When we think about the concept of consumerism and living in a consumerist culture we often default to the idea of accumulating stuff.
Interestingly enough, when I was writing my recent post about buying my way to my future fantasy self, it wasn’t stuff I was consuming – it was information.
It was “investing” in my future self.
There is a much much deeper issue here.
It’s about relationship – specifically our relationship to ourselves and how that extends to our relationship with the external world.
Consumerism is driven by our attempts to fulfil a deeper hunger. It’s the quick fix to placate our soul aching desires, rather than truly claim them, and embody them.
Ironically even the entire coaching industry is fueled by this constant churning of information to be constantly consumed at a break neck speed, only to never be actually embodied or put into the litmus test of real life.

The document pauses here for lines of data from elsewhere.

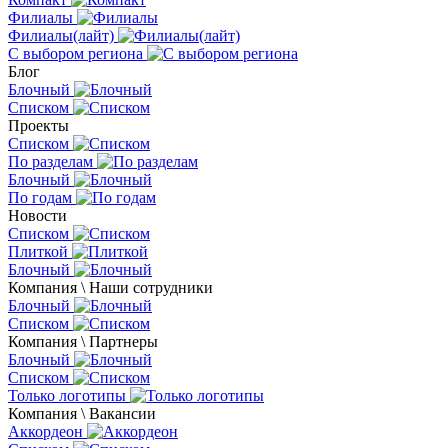
Филиалы
Филиалы(лайт)
С выбором региона
Блог
Блочный
Списком
Проекты
Списком
По разделам
Блочный
По годам
Новости
Списком
Плиткой
Блочный
Компания \ Наши сотрудники
Блочный
Списком
Компания \ Партнеры
Блочный
Списком
Только логотипы
Компания \ Вакансии
Аккордеон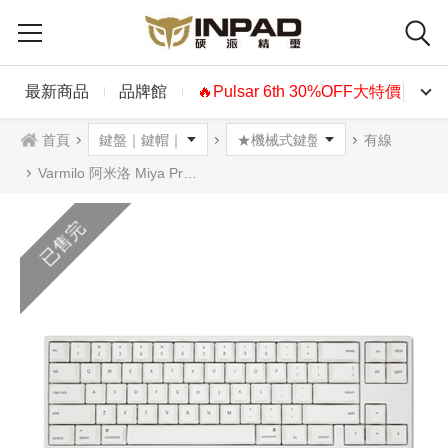
最新商品
品牌館
🔥Pulsar 6th 30%OFF大特價🔥
首頁
有線
Varmilo 阿米洛 Miya Pro White 65%機械式鍵盤 MAC 英文 白光 4種軸可選
已售完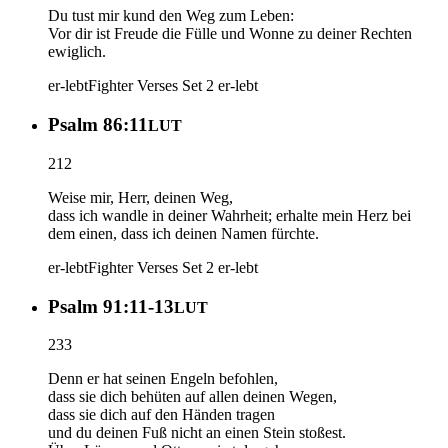
Du tust mir kund den Weg zum Leben:
Vor dir ist Freude die Fülle und Wonne zu deiner Rechten
ewiglich.
er-lebt
Fighter Verses Set 2
er-lebt
Psalm 86:11
LUT
212
Weise mir, Herr, deinen Weg,
dass ich wandle in deiner Wahrheit; erhalte mein Herz bei
dem einen, dass ich deinen Namen fürchte.
er-lebt
Fighter Verses Set 2
er-lebt
Psalm 91:11-13
LUT
233
Denn er hat seinen Engeln befohlen,
dass sie dich behüten auf allen deinen Wegen,
dass sie dich auf den Händen tragen
und du deinen Fuß nicht an einen Stein stoßest.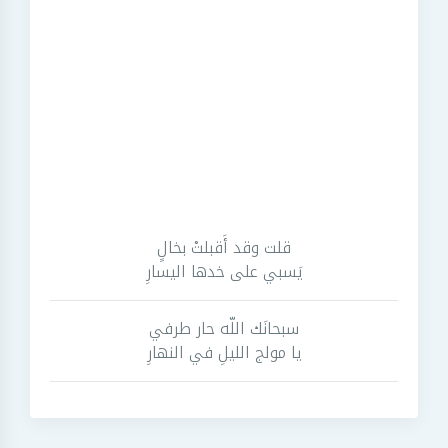
قلت وقد أَقبلتْ بخالٍ
يَسبي على خدها اليسارِ
سبحانَك اللّه حار طرفي
يا مولج الليلِ في النهارِ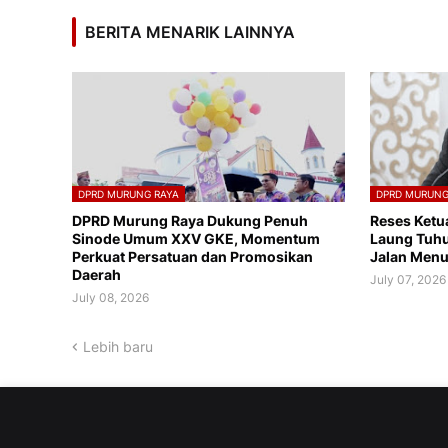
BERITA MENARIK LAINNYA
DPRD MURUNG RAYA
DPRD MURUNG
DPRD Murung Raya Dukung Penuh
Reses Ketu
Sinode Umum XXV GKE, Momentum
Laung Tuhu
Perkuat Persatuan dan Promosikan
Jalan Menu
Daerah
July 07, 2026
July 08, 2026
Lebih baru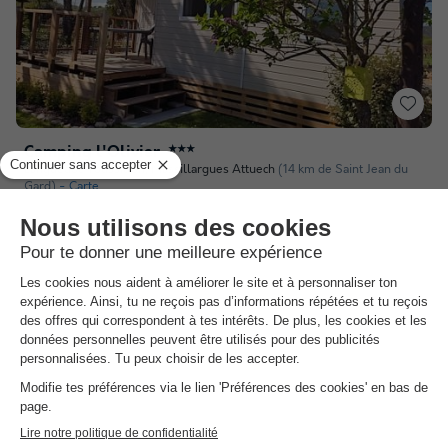
Camping l'Olivier
★★★
Languedoc-roussillon
,
Massillargues Attuech
(14 km de Saint Jean du
Gard)
Carte
8.5
Excellent
Piscine
Bar Snack
Anduze
Voir les autres disponibilités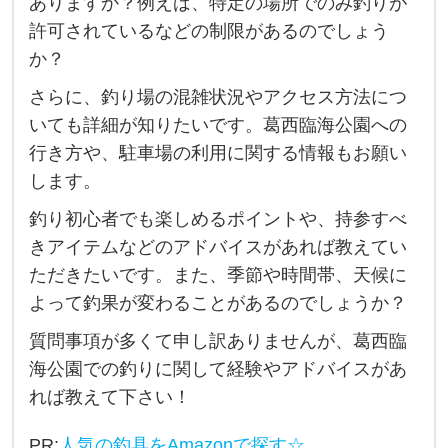
ありますか？例えば、特定の場所でのみ釣りが
公
許可されているなどの制限があるのでしょう
園
か？
で
さらに、釣り場の混雑状況やアクセス方法につ
の
いても詳細が知りたいです。葛西臨海公園への
釣
行き方や、駐車場の利用に関する情報もお願い
り
します。
に
釣り初心者でも楽しめるポイントや、持参すべ
つ
きアイテムなどのアドバイスがあれば教えてい
い
ただきたいです。また、季節や時間帯、天候に
て
よって釣果が変わることがあるのでしょうか？
教
質問事項が多くて申し訳ありませんが、葛西臨
え
海公園での釣りに関して経験やアドバイスがあ
て
れば教えて下さい！
い
PR:
人気の釣具をAmazonで探す☆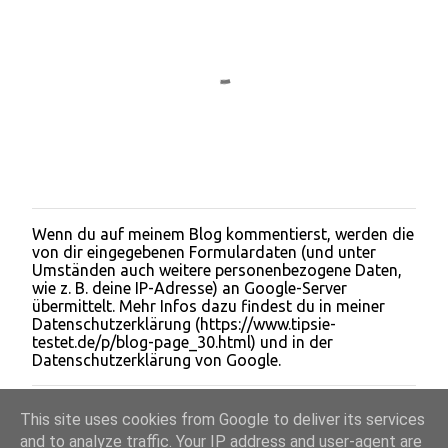
Wenn du auf meinem Blog kommentierst, werden die
K
von dir eingegebenen Formulardaten (und unter
o
Umständen auch weitere personenbezogene Daten,
m
wie z. B. deine IP-Adresse) an Google-Server
m
übermittelt. Mehr Infos dazu findest du in meiner
e
Datenschutzerklärung (https://www.tipsie-
n
testet.de/p/blog-page_30.html) und in der
t
Datenschutzerklärung von Google.
a
r
v
This site uses cookies from Google to deliver its services
e
r
and to analyze traffic. Your IP address and user-agent are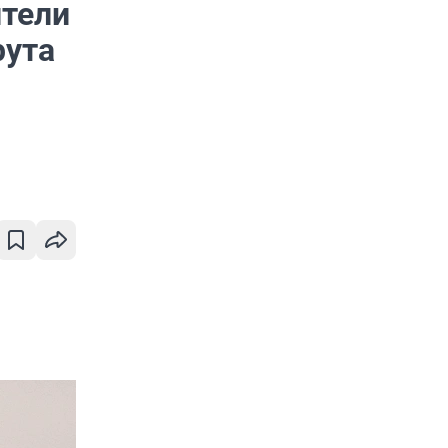
ители
рута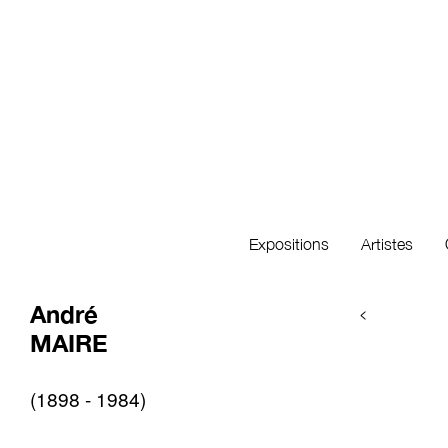
Expositions
Artistes
André
<
MAIRE
(1898 - 1984)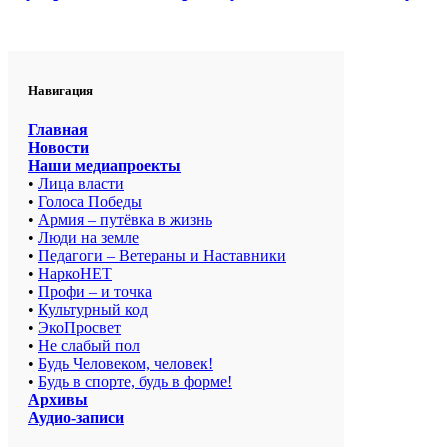
Навигация
Главная
Новости
Наши медиапроекты
•
Лица власти
•
Голоса Победы
•
Армия – путёвка в жизнь
•
Люди на земле
•
Педагоги – Ветераны и Наставники
•
НаркоНЕТ
•
Профи – и точка
•
Культурный код
•
ЭкоПросвет
•
Не слабый пол
•
Будь Человеком, человек!
•
Будь в спорте, будь в форме!
Архивы
Аудио-записи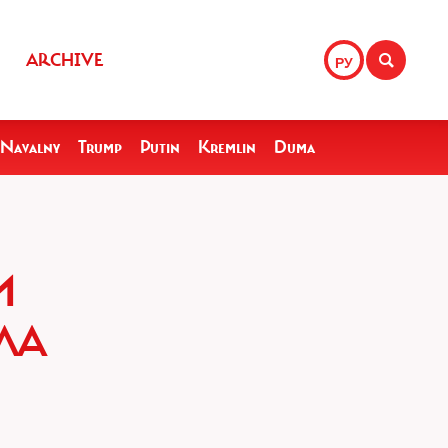
ARCHIVE
РУ
Navalny
Trump
Putin
Kremlin
Duma
И
ЛА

We see this everywhere from the people teaching the material, to the participants wanting someone to just tell them what to do.
Either way, we are fooling ourselves if we believe our own lies – that somehow there is a shortcut to learning, integrating, digesting through the art of experience.
Embodiment of knowledge, experience and the real knowing of the thing at the cellular level takes time, patience. It’s not the easy path. It’s slow and often convoluted. It often takes us to our most vulnerable places. It’s scary as fuck.
Recently in re-reading The Life Changing Magic of Tidying Up by Mari Kondo (while in process of my 3rd Spark Joy cleanse in my lifetime thus far), I was at a full stop when I re-read her guidance around keeping “papers”.
“If the content is not put into practice, such courses are meaningless. A seminar’s value begins the moment we start attending, and the key to extracting the full value is putting what we learn there into practice the moment the course ends.”
As I read this I imagined a room full of people learning, slowly – fully engaged and present.
Their nervous systems taking in what was needed and allowing the rest to just be.
They are not frantically taking notes, nor hungrily grasping at more handouts, diagrams, and course materials.
They let their system sit with what it needs for now.
They give themselves time to digest, and slowly start to integrate whatever key ignition resonated in their system.
Can you imagine what our society would look like if we learned with our whole bodies? Our whole beings?
Consumerism is just a reflection of a state of our being as a society.
We live in survival mode.
We deprive ourselves of deep nourishment in exchange for substitutions of love and acceptance.
We have convinced ourselves that the real thing is either unattainable, unsafe, or will vanish if we speak its name aloud.
Simply put, consumerism is a product of our disembodiment.
It is a consequence of living in a culture where we do not honour our nature as Creatures, as animal beings.
And with this, we dishonour the gifts of the feminine, and also the masculine.
We live in a society that devalues slowness, the non-linear, creativity.
We take our creative potential and pimp it, pump it, spin it into production, production, production.
Pumping out “content”.
Scrolling endless “content”.
To produce is our purpose.
To consume will bring us some future satisfaction.
Is that really true?
At the same time, we fantasize about a “simpler life”, or go on vacations to escape the reality the life we’ve created – often bringing our hurried push, push, push state of being along for the ride.
We cannot buy ourselves out of our discomfort.
We cannot simply escape the habit of how we are being through the way we got there in the first place.
The way out is through the experience of the thing.
There are no tricks, or “tools” we can buy.
We already have the thing we are looking for.
We are designed for this life.
We are designed to hold and be with our deepest hungers – the buried treasure of our desire.
We already have the thing we are looking for.
It’s not easy to detangle oneself from the seduction of illusion.
But the thing is the practice of it.
A couple of years ago I decided to opt out in marketing my business in any way that felt like I was tapping into scarcity, lack, or fear based tactics.
I resigned from manipulating others in this way – even though that’s the success formula that so many coaches, businesses, and practically everyone subscribes to. Because it works!
I also resigned from making decisions based in this energy myself.
I decided I would no longer buy something (or sign up for a course or program or buy a book) because there was a time restraint or “only 1 spot left!” or because of a discount.
I started to discern at a cellular level, what was for me – and what wasn’t. I started to say no thank you to offers and purchases that triggered contraction, fear of missing out, and didn’t authentically speak to true delight, satisfaction, and my wholeness.
I started discarding downloads and e-books and recordings I will never listen to, never read.
I do not need to consume all of this stuff.
I can trust my body.
I can trust my system.
I can trust that I am inherently enough.
It’s a slow process and it’s a conscious effort I put in every moment of every day.
It’s a recognition of every time my system feels that contraction of scarcity driving the impulse, and slowing down enough to be with my tender self.
But it’s worth it.
It’s worth cultivating authentic enjoyment, satisfaction.
It’s worth feeling truly nourished.
It’s worth embodying the comfort and pleasure of being free in my own skin, in my own flesh and bones.